Écoféminisme : quand l’écologie et le féminisme se rencontrent pour un avenir durable

À première vue, la destruction de l’environnement et les inégalités entre les genres semblent appartenir à deux combats distincts. Pourtant, ces deux enjeux partagent une origine commune : des systèmes de domination qui exploitent aussi bien la nature que les personnes les plus vulnérables. C’est précisément ce constat qui fait naître l’écoféminisme, un courant de pensée qui tisse des liens profonds entre écologie et féminisme.

Loin d’être une mode passagère, l’écoféminisme propose une vision du monde radicalement différente : celle d’une société où le soin, l’interdépendance et la coexistence remplacent la compétition et la domination.

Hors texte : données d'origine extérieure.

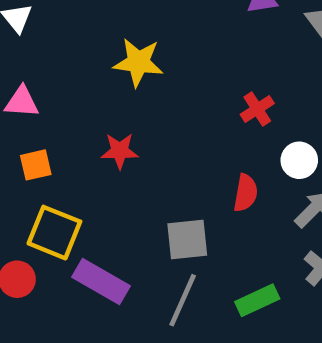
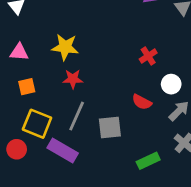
yellow star: (138, 62) -> (65, 47), moved
red semicircle: (246, 193) -> (142, 102), turned 108
gray line: (183, 300) -> (77, 116), moved

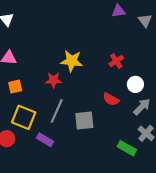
yellow star: (65, 47) -> (72, 61), moved
purple rectangle: (63, 151) -> (45, 140), size x0.7
green rectangle: (148, 161) -> (127, 148), moved, turned 54

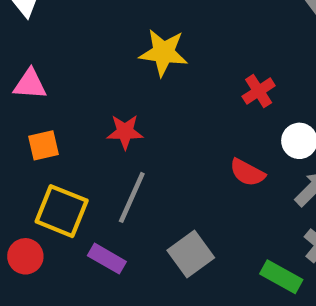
yellow star: (72, 61) -> (164, 53), moved
gray square: (84, 121) -> (191, 254), moved, turned -30

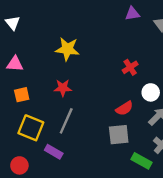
yellow star: (164, 53) -> (67, 49), moved
red semicircle: (247, 173) -> (124, 108), turned -60
gray square: (191, 254) -> (119, 135), moved, turned 30
red circle: (25, 256) -> (19, 165), moved

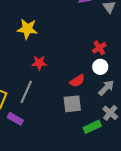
red cross: (130, 67) -> (99, 48), moved
red star: (63, 88) -> (39, 63), moved
green rectangle: (142, 161) -> (92, 127), turned -54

Dans un contexte où les crises environnementales s’intensifient et où les inégalités persistent, cette approche résonne avec force. Elle nous invite à repenser non seulement notre rapport à la nature, mais aussi nos modes de vie quotidiens.

Qu’est-ce que l’écoféminisme ?

L’écoféminisme est une pensée qui unit féminisme et écologie autour d’une conviction centrale : l’oppression des femmes et l’exploitation de la nature sont liées par des logiques identiques. Ces deux formes de domination s’appuient sur les mêmes structures idéologiques qui hiérarchisent et dévaluent ce qui est perçu comme « autre » ou « inférieur ».

Quand les luttes se rejoignent

Dans la pensée écoféministe, les problèmes environnementaux — déforestation, pollution des eaux, accumulation de déchets toxiques — ne sont pas seulement des questions techniques ou scientifiques. Ce sont aussi des enjeux féministes, car ils affectent de manière disproportionnée les femmes, notamment les femmes pauvres des pays en développement qui assument souvent les tâches liées à l’eau, à l’alimentation et aux soins.

Les écoféministes pointent également le langage : comparer les femmes à des animaux, parler de la « Terre-Mère » comme d’un territoire à conquérir ou à violer, tout cela renforce à la fois le sexisme et la destruction symbolique de la nature.

Repenser le lien femmes-nature

Historiquement, la culture occidentale a construit des dualismes hiérarchiques : homme/femme, culture/nature, raison/émotion, public/privé. Dans cette vision, tout ce qui est associé au féminin, à la nature et aux émotions est considéré comme inférieur. Ce lien entre femmes et nature a longtemps servi à justifier l’exclusion des femmes de la sphère publique.

L’écoféminisme ne rejette pas cette connexion, mais la réévalue. Plutôt que de la nier, il la célèbre — non pas en essentialisant les femmes, mais en reconnaissant que leur position sociale, souvent en marge des centres de pouvoir patriarcaux, leur offre un point de vue critique unique. Les tâches domestiques, le soin aux enfants, l’approvisionnement alimentaire : ces activités ancrées dans la corporéité et l’environnement sont au cœur de la vie, et pourtant elles ont été invisibilisées et dévalorisées.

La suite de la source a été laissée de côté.